Bahattin Yücel

Bahattin Yücel

Yangından ders çıkarmak

Türkiye’nin doğal güzellikleri bir hafta içerisinde söndürülemeyen orman yangınları yüzünden, yok oluyor. Küresel ısınma nedeniyle Dünyanın çok uzak bölgelerinde gündemde olan yangın, yılın en sıcak ve kuru döneminde Türkiye’yi de etkisi altına aldı.
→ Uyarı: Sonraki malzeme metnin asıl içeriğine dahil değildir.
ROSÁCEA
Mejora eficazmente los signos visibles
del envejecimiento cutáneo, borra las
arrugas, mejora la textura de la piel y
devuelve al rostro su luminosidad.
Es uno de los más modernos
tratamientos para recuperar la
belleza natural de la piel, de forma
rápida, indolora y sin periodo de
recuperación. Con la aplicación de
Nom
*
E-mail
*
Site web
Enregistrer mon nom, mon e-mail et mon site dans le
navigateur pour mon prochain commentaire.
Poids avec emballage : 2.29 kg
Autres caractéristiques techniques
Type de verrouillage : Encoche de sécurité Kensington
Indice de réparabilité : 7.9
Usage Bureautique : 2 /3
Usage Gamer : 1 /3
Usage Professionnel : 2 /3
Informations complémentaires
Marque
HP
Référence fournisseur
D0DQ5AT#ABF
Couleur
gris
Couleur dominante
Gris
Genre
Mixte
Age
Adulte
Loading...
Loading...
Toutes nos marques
Muhalefetin yerel seçimlerde elde ettiği başarının ardından, elindeki bütün olanakları CHP’li belediyeleri başarısızlığa uğratmak amacıyla seferber eden AKP, bu kez beceriksiz tutumuyla en güzel kıyılarımızı kavuran, acımasız alevleri söndüremedi. Eldeki geçmiş yangınlara ilişkin veriler dikkatle incelense, küresel ısınma etkisi hesaba katılsaydı, yeterli önlemler alınarak yangının bu çapta yayılması rahatlıkla önlenebilecekti.
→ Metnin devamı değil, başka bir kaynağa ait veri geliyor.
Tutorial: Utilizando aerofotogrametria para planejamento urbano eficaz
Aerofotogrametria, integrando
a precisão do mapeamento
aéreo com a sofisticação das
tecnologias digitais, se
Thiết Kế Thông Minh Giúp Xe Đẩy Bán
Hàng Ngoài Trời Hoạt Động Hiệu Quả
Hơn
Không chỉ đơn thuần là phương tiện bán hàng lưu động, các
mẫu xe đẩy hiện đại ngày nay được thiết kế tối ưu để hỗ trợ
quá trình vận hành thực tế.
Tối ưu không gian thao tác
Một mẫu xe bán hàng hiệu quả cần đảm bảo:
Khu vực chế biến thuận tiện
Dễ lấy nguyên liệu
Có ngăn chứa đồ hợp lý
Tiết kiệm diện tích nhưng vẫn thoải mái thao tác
Kamuoyunda süren yangın tartışmalarının odağında, THK uçaklarının kullanılmayışı ve Orman Bakanlığının donanım yetersizliği ilk sıralardaki yerini koruyor. Aslında büyüyen alevleri söndürmeden önce yapılması gereken, bilim ve aklın ışığında tasarlanması zorunlu basit önlemler de var. Örneğin ısı yükselmeleri ve poyraz estiği dönemlerde, ormanlara giriş ve çıkışların çok sıkı denetim altına alınması gibi. Elektrik iletim hatları ve trafoların ormanlık alanların dışına çıkarılması gibi.
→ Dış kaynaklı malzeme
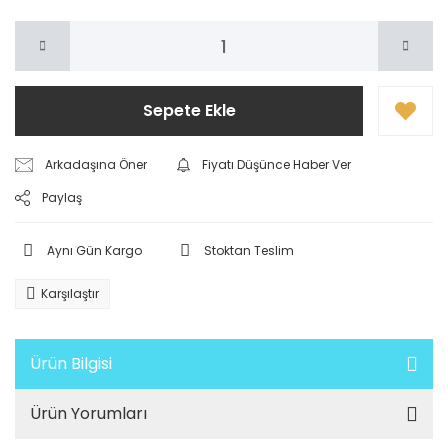
Sepete Ekle
Arkadaşına Öner
Fiyatı Düşünce Haber Ver
Paylaş
Aynı Gün Kargo
Stoktan Teslim
Karşılaştır
Ürün Bilgisi
Ürün Yorumları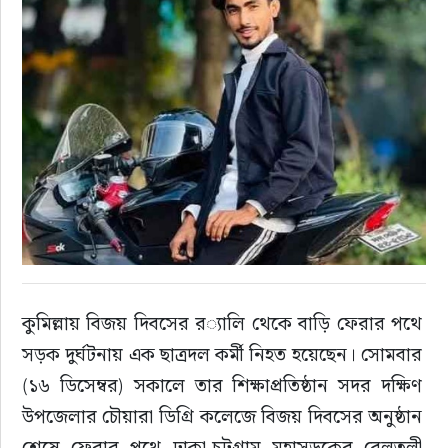
রাজনীতি
নির্বাচন
আলোচিত সংবাদ
ই-পেপার
অন্যান্য
কুমিল্লায় বিজয় দিবসের র‌্যালি থেকে বাড়ি ফেরার পথে 
সড়ক দুর্ঘটনায় এক ছাত্রদল কর্মী নিহত হয়েছেন। সোমবার 
(১৬ ডিসেম্বর) সকালে তার শিক্ষাপ্রতিষ্ঠান সদর দক্ষিণ 
উপজেলার চৌয়ারা ডিগ্রি কলেজে বিজয় দিবসের অনুষ্ঠান 
শেষে ফেরার পথে ঢাকা-চট্টগ্রাম মহাসড়কের বেলতলী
Bu tür yaklaşımların devasa bütçelere ihtiyaç göstermeyeceği de ortada. Hava Kuvvetleri ve Kara Kuvvetleri keşif uçaklarının, Deniz Kuvvetleri karakol uçaklarının, kritik dönemlerde sürekli gözlem yapmaları pekâlâ mümkün. Yere göğe sığdıramadığımız İHA’ların kullanılmaları da öyle.
THK’nın devre dışı bırakılan uçakları, yangının bu denli zarara yol açmasının tek başına nedeni değil. Ancak AKP’nin yönetim anlayışının ülkenin başına gelebilecek felaketleri önleyemeyeceğinin en somut göstergesi.
Yıllar önce -iktidarının ilk döneminde- Pamukova’daki “hızlandırılmış tren faciası”yla başlayan, AKP’nin kriz karşısındaki çaresizliği, geçtiğimiz hafta Manavgat çevresindeki ormanları ve Güney Ege’deki kıyılarımızın cehenneme dönüşmesine yol açtı.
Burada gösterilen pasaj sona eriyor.